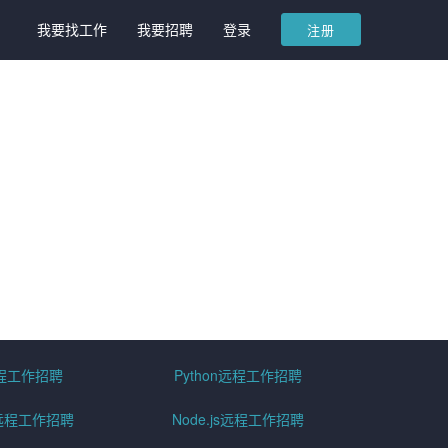
我要找工作
我要招聘
登录
注册
远程工作招聘
Python远程工作招聘
id远程工作招聘
Node.js远程工作招聘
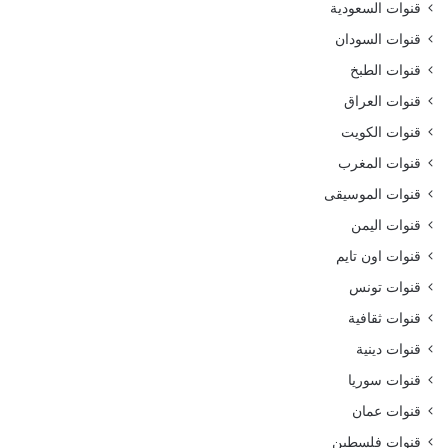
قنوات السعودية
قنوات السودان
قنوات الطبخ
قنوات العراق
قنوات الكويت
قنوات المغرب
قنوات الموسيقى
قنوات اليمن
قنوات اون تايم
قنوات تونس
قنوات ثقافية
قنوات دينية
قنوات سوريا
قنوات عمان
قنوات فلسطين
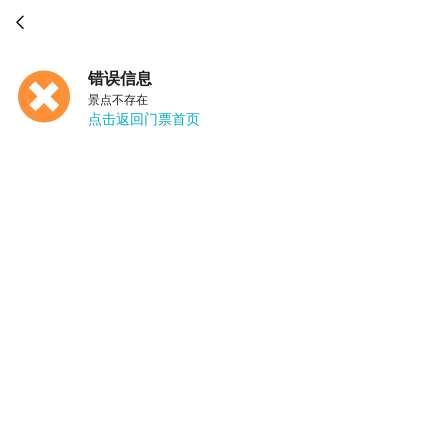

错误信息
景点不存在
点击返回门票首页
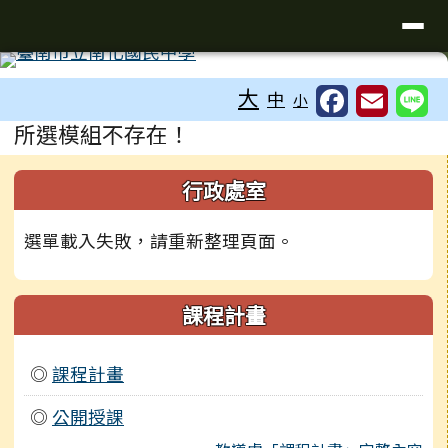
台南市南化國中全球資訊網
導覽列
跳至主內容區
工具列
大
中
小
頁尾區域
主內容區域
所選模組不存在！
左邊區域內容
行政處室
選單載入失敗，請重新整理頁面。
課程計畫
◎
課程計畫
◎
公開授課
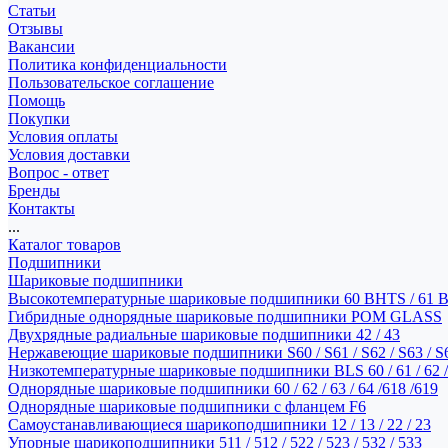
Статьи
Отзывы
Вакансии
Политика конфиденциальности
Пользовательское соглашение
Помощь
Покупки
Условия оплаты
Условия доставки
Вопрос - ответ
Бренды
Контакты
...
Каталог товаров
Подшипники
Шариковые подшипники
Высокотемпературные шариковые подшипники 60 BHTS / 61 
Гибридные однорядные шариковые подшипники POM GLASS
Двухрядные радиальные шариковые подшипники 42 / 43
Нержавеющие шариковые подшипники S60 / S61 / S62 / S63 / S
Низкотемпературные шариковые подшипники BLS 60 / 61 / 62 / 
Однорядные шариковые подшипники 60 / 62 / 63 / 64 /618 /619
Однорядные шариковые подшипники с фланцем F6
Самоустанавливающиеся шарикоподшипники 12 / 13 / 22 / 23
Упорные шарикоподшипники 511 / 512 / 522 / 523 / 532 / 533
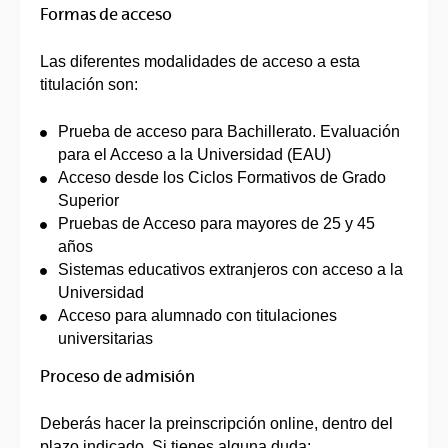
Formas de acceso
Las diferentes modalidades de acceso a esta
titulación son:
Prueba de acceso para Bachillerato. Evaluación
para el Acceso a la Universidad (EAU)
Acceso desde los Ciclos Formativos de Grado
Superior
Pruebas de Acceso para mayores de 25 y 45
años
Sistemas educativos extranjeros con acceso a la
Universidad
Acceso para alumnado con titulaciones
universitarias
Proceso de admisión
Deberás hacer la preinscripción online, dentro del
plazo indicado
. Si tienes alguna duda:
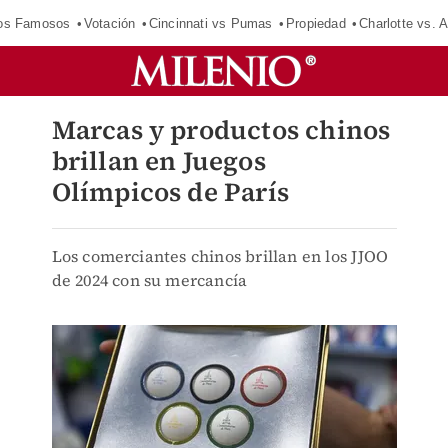
los Famosos
Votación
Cincinnati vs Pumas
Propiedad
Charlotte vs. A
Marcas y productos chinos
brillan en Juegos
Olímpicos de París
Los comerciantes chinos brillan en los JJOO
de 2024 con su mercancía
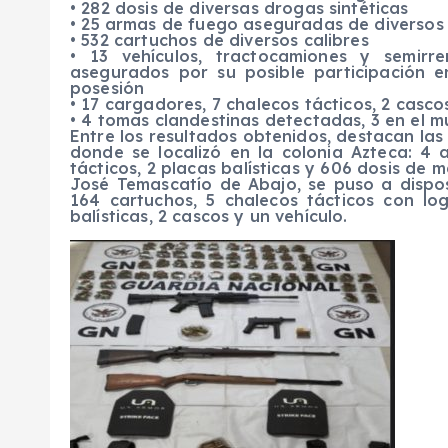
•
282
dosis
de
diversas
drogas
sintéticas
•
2
5
armas de fuego
aseguradas
de diversos 
•
532
cartuchos
de diversos calibres
•
1
3
vehículos
,
tractocamiones y
semir
re
asegurados por su posible participación e
posesión
•
17
cargadores
,
7
chaleco
s
tácticos
,
2
c
asco
•
4
t
oma
s
clandestina
s
detectada
s
, 3 en el 
Entre los resultados obtenidos, destacan las 
donde se localizó en la colonia Azteca
:
4 a
tácticos, 2 placas balístic
a
s y 606 dosis de 
José Temascatío de Abajo, se puso a dispo
164 cartuchos, 5 chalecos tácticos con lo
balísticas, 2 cascos y un vehículo.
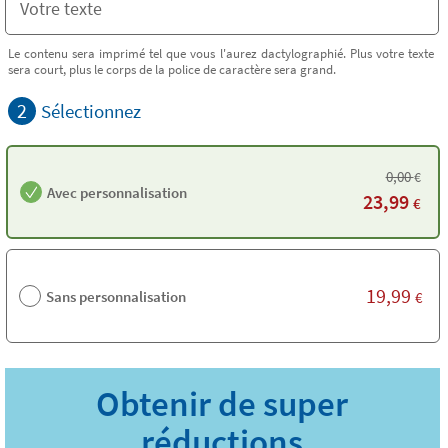
Le contenu sera imprimé tel que vous l'aurez dactylographié. Plus votre texte
sera court, plus le corps de la police de caractère sera grand.
2
Sélectionnez
0,00
€
Avec personnalisation
23,99
€
19,99
Sans personnalisation
€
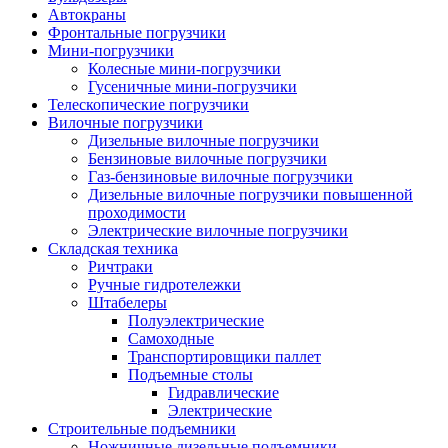
Автокраны
Фронтальные погрузчики
Мини-погрузчики
Колесные мини-погрузчики
Гусеничные мини-погрузчики
Телескопические погрузчики
Вилочные погрузчики
Дизельные вилочные погрузчики
Бензиновые вилочные погрузчики
Газ-бензиновые вилочные погрузчики
Дизельные вилочные погрузчики повышенной
проходимости
Электрические вилочные погрузчики
Складская техника
Ричтраки
Ручные гидротележки
Штабелеры
Полуэлектрические
Самоходные
Транспортировщики паллет
Подъемные столы
Гидравлические
Электрические
Строительные подъемники
Ножничные дизельные подъемники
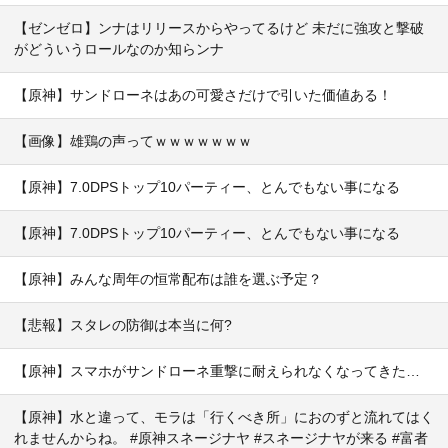
【ゼンゼロ】ンナはリリースからやってるけど 未だに強攻と撃破
がどういうロールなのか知らンナ
【原神】サンドローネはあの可愛さだけで引いた価値ある！
【画像】雄鶏の声ってｗｗｗｗｗｗｗ
【原神】7.0DPSトップ10パーティー、とんでもない事になる
【原神】7.0DPSトップ10パーティー、とんでもない事になる
【原神】みんな周年の恒常配布は誰を選ぶ予定？
【悲報】スタレの防御は本当に何?
【原神】スマホがサンドローネ重撃に耐えられなくなってきた…
【原神】水と違って、モラは「行くべき所」におのずと流れてはく
れませんからね。 #原神スネージナヤ #スネージナヤが来る #富者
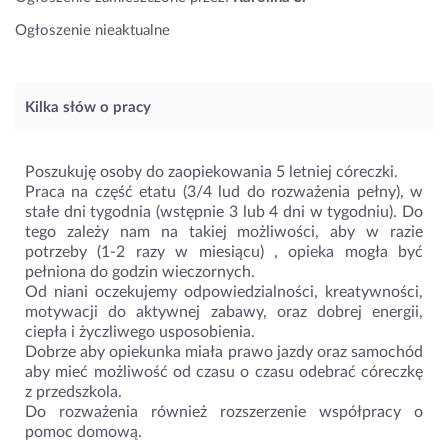
Ogłoszenie nieaktualne
Kilka słów o pracy
Poszukuję osoby do zaopiekowania 5 letniej córeczki.
Praca na część etatu (3/4 lud do rozważenia pełny), w
stałe dni tygodnia (wstępnie 3 lub 4 dni w tygodniu). Do
tego zależy nam na takiej możliwości, aby w razie
potrzeby (1-2 razy w miesiącu) , opieka mogła być
pełniona do godzin wieczornych.
Od niani oczekujemy odpowiedzialności, kreatywności,
motywacji do aktywnej zabawy, oraz dobrej energii,
ciepła i życzliwego usposobienia.
Dobrze aby opiekunka miała prawo jazdy oraz samochód
aby mieć możliwość od czasu o czasu odebrać córeczkę
z przedszkola.
Do rozważenia również rozszerzenie współpracy o
pomoc domową.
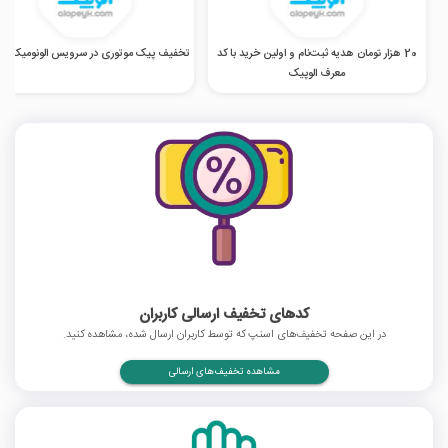
20 هزار تومان هدیه ثبت‌نام و اولین خرید با کد
تخفیف پیک موتوری در سرویس الونومیک الو
معرف الوپیک
کدهای تخفیف ارسالی کاربران
در این صفحه تخفیف‌های اسنپ که توسط کاربران ارسال شده، مشاهده کنید.
مشاهده تخفیف‌های ارسالی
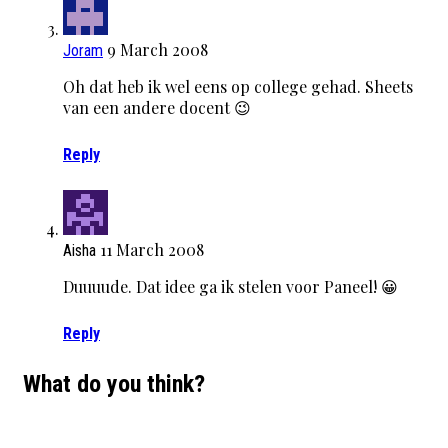
9 March 2008
Joram
Oh dat heb ik wel eens op college gehad. Sheets
van een andere docent 😉
Reply
11 March 2008
Aisha
Duuuude. Dat idee ga ik stelen voor Paneel! 😀
Reply
What do you think?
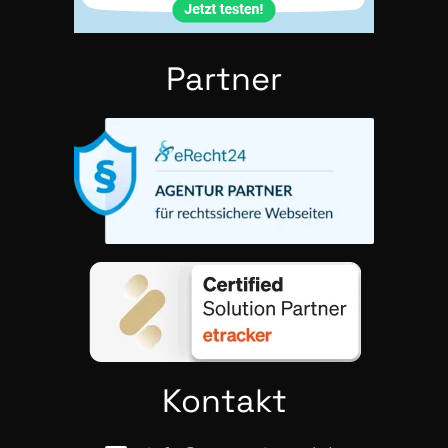
Part­ner
Kon­takt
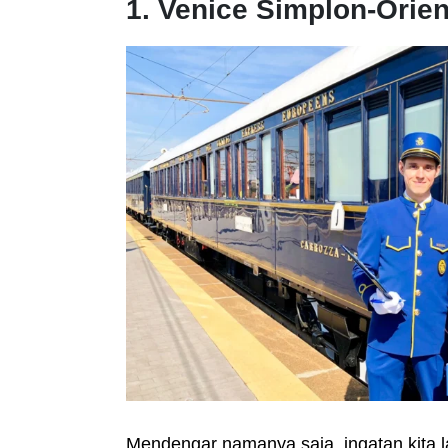
1. Venice Simplon-Orien
Mendengar namanya saja, ingatan kita 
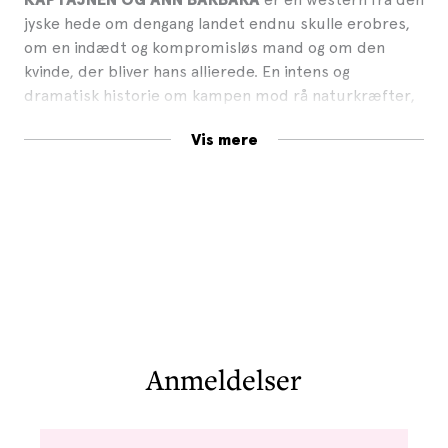
jyske hede om dengang landet endnu skulle erobres,
om en indædt og kompromisløs mand og om den
kvinde, der bliver hans allierede. En intens og
dramatisk historie om kampen mod rå naturkræfter,
om store drømme og endnu større ofre, om hævn og
Vis mere
disciplin, kærlighed, fortabelse og den reneste
ondskab.
Anmeldelser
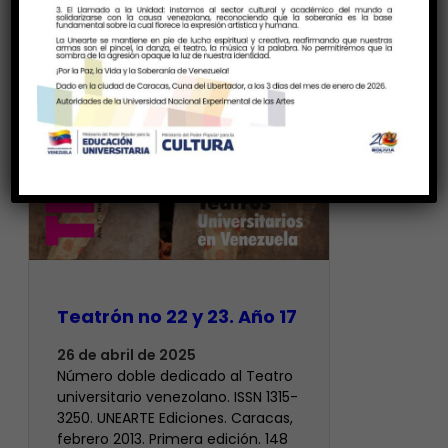
Teatrón no 22 y 23. Año 17
26 de abril de 2025
Número doble dedicado al Teatro
universitario venezolano. ISSN 1315-
3250. UNEARTE Ediciones. Caracas,
febrero 2013. Primera edición. 148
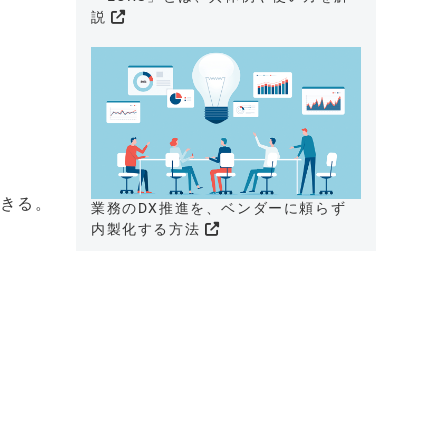
説
できる。
業務のDX推進を、ベンダーに頼らず
内製化する方法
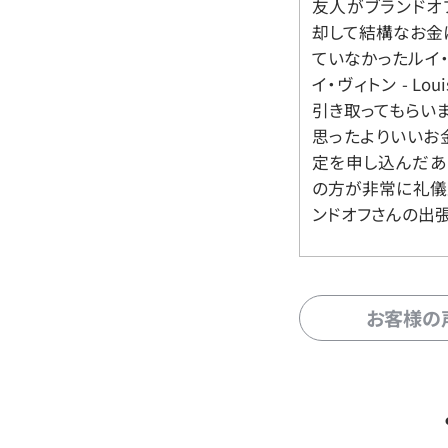
友人がブランドオ
却して結構なお金
ていなかったルイ・ヴィ
イ・ヴィトン - Lo
引き取ってもらいま
思ったよりいいお金
定を申し込んだあ
の方が非常に礼儀
ンドオフさんの出
お客様の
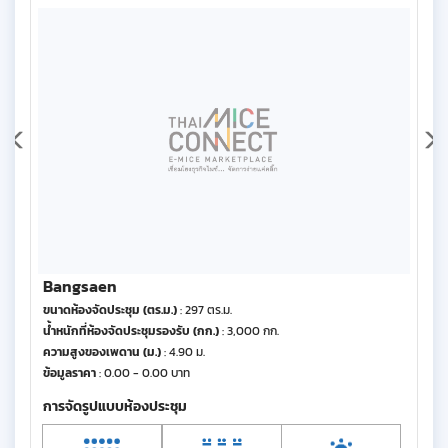
Bangsaen
ขนาดห้องจัดประชุม (ตร.ม.)
: 297 ตร.ม.
น้ำหนักที่ห้องจัดประชุมรองรับ (กก.)
: 3,000 กก.
ความสูงของเพดาน (ม.)
: 4.90 ม.
ข้อมูลราคา
: 0.00 - 0.00 บาท
การจัดรูปแบบห้องประชุม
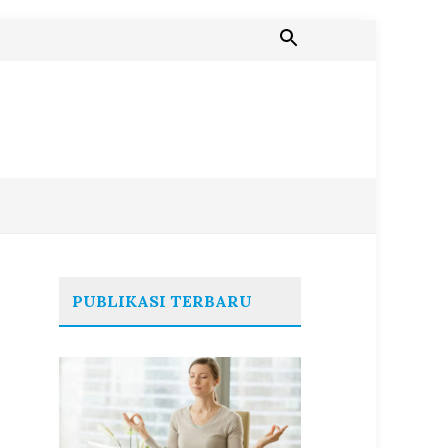
PUBLIKASI TERBARU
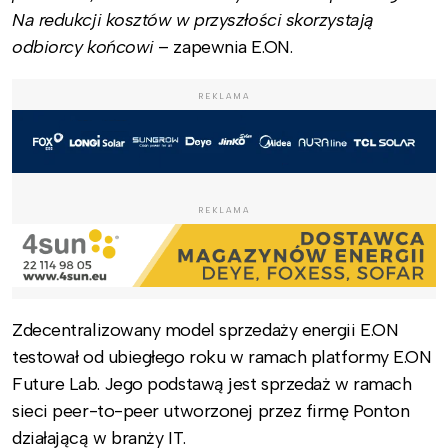
Na redukcji kosztów w przyszłości skorzystają
odbiorcy końcowi
– zapewnia E.ON.
REKLAMA
REKLAMA
Zdecentralizowany model sprzedaży energii E.ON
testował od ubiegłego roku w ramach platformy E.ON
Future Lab. Jego podstawą jest sprzedaż w ramach
sieci peer-to-peer utworzonej przez firmę Ponton
działającą w branży IT.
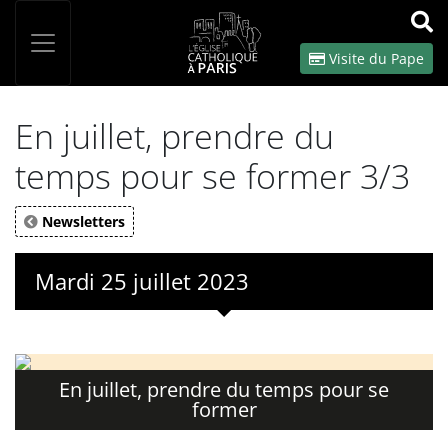
Panneau de gestion des cookies
Votre recherche
OK
Visite du Pape
En juillet, prendre du
temps pour se former 3/3
Newsletters
Mardi 25 juillet 2023
En juillet, prendre du temps pour se
former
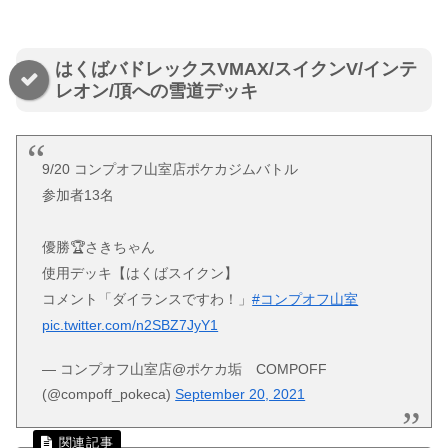
はくばバドレックスVMAX/スイクンV/インテ
レオン/頂への雪道デッキ
9/20 コンプオフ山室店ポケカジムバトル
参加者13名
優勝🏆さきちゃん
使用デッキ【はくばスイクン】
コメント「ダイランスですわ！」
#コンプオフ山室
pic.twitter.com/n2SBZ7JyY1
— コンプオフ山室店@ポケカ垢 COMPOFF
(@compoff_pokeca)
September 20, 2021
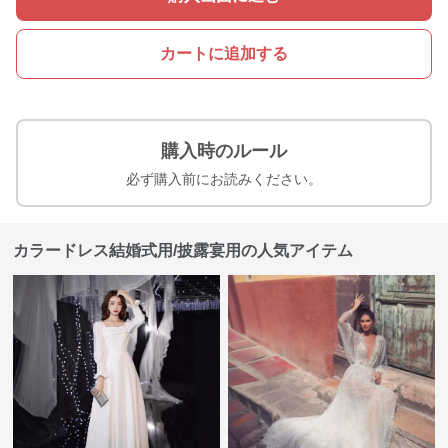
カートに追加する
購入時のルール
必ず購入前にお読みください。
カラードレス結婚式用/披露宴用の人気アイテム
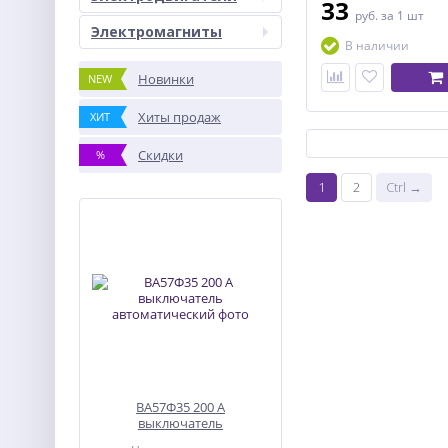
33
руб.
за 1 шт
Электромагниты
В наличии
Новинки
NEW
Хиты продаж
ХИТ
Скидки
%
1
2
Ctrl →
ВА57Ф35 200 А
выключатель
автоматический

------------------------------------------------

What to produce => Give back exactly the lines above that run from the one with "Od niani oczekujemy" to the one with "Zdecentralizowany model sprzedaży", including both, with the pictures left out.

Response below =>
Od niani oczekujemy odpowiedzialności, kreatywności,
motywacji do aktywnej zabawy, oraz dobrej energii,
ciepła i życzliwego usposobienia.
Dobrze aby opiekunka miała prawo jazdy oraz samochód
aby mieć możliwość od czasu o czasu odebrać córeczkę
z przedszkola.
Do rozważenia również rozszerzenie współpracy o
pomoc domową.
20 هزار تومان هدیه ثبت‌نام و اولین خرید با کد
تخفیف پیک موتوری در سرویس الونومیک الو
معرف الوپیک
کدهای تخفیف ارسالی کاربران
در این صفحه تخفیف‌های اسنپ که توسط کاربران ارسال شده، مشاهده کنید.
مشاهده تخفیف‌های ارسالی
9 March 2008
Joram
Oh dat heb ik wel eens op college gehad. Sheets
van een andere docent 😉
Reply
11 March 2008
Aisha
Duuuude. Dat idee ga ik stelen voor Paneel! 😀
Reply
What do you think?
Part­ner
Kon­takt
1. Venice Simplon-Orien
Mendengar namanya saja, ingatan kita 
jyske hede om dengang landet endnu skulle erobres,
om en indædt og kompromisløs mand og om den
kvinde, der bliver hans allierede. En intens og
dramatisk historie om kampen mod rå naturkræfter,
om store drømme og endnu større ofre, om hævn og
Vis mere
disciplin, kærlighed, fortabelse og den reneste
ondskab.
Anmeldelser
Teatrón no 22 y 23. Año 17
26 de abril de 2025
Número doble dedicado al Teatro
universitario venezolano. ISSN 1315-
3250. UNEARTE Ediciones. Caracas,
febrero 2013. Primera edición. 148
説
できる。
業務のDX推進を、ベンダーに頼らず
内製化する方法
友人がブランドオ
却して結構なお金
ていなかったルイ・ヴィ
イ・ヴィトン - Lo
引き取ってもらいま
思ったよりいいお金
定を申し込んだあ
の方が非常に礼儀
ンドオフさんの出
お客様の
Bangsaen
ขนาดห้องจัดประชุม (ตร.ม.)
: 297 ตร.ม.
น้ำหนักที่ห้องจัดประชุมรองรับ (กก.)
: 3,000 กก.
ความสูงของเพดาน (ม.)
: 4.90 ม.
ข้อมูลราคา
: 0.00 - 0.00 บาท
การจัดรูปแบบห้องประชุม
PUBLIKASI TERBARU
Na redukcji kosztów w przyszłości skorzystają
odbiorcy końcowi
– zapewnia E.ON.
REKLAMA
REKLAMA
Zdecentralizowany model sprzedaży energii E.ON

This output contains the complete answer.